_WHAT TO DO_: The records below must be written out exactly, with every picture left behind.

= = = = =

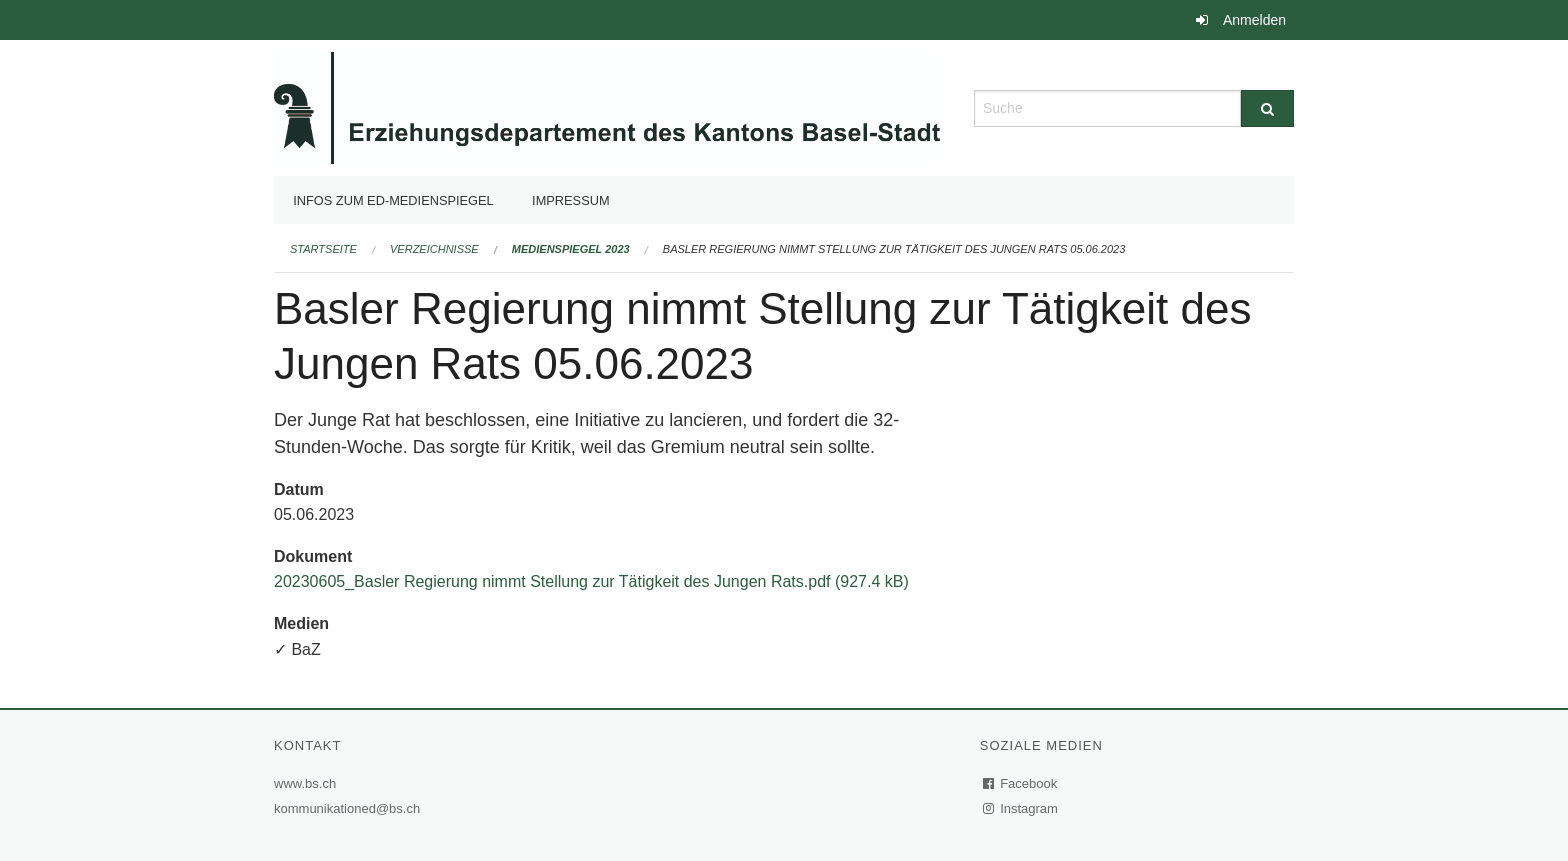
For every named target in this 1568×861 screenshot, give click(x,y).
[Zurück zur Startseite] (607, 106)
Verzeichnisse (434, 249)
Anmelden (1254, 20)
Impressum (571, 200)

= = = = =

_SOLUTION TO THE EXERCISE_:
For every named target in this 1568×861 screenshot, give click(x,y).
[Zurück zur Startseite] (607, 106)
Verzeichnisse (434, 249)
Anmelden (1254, 20)
Impressum (571, 200)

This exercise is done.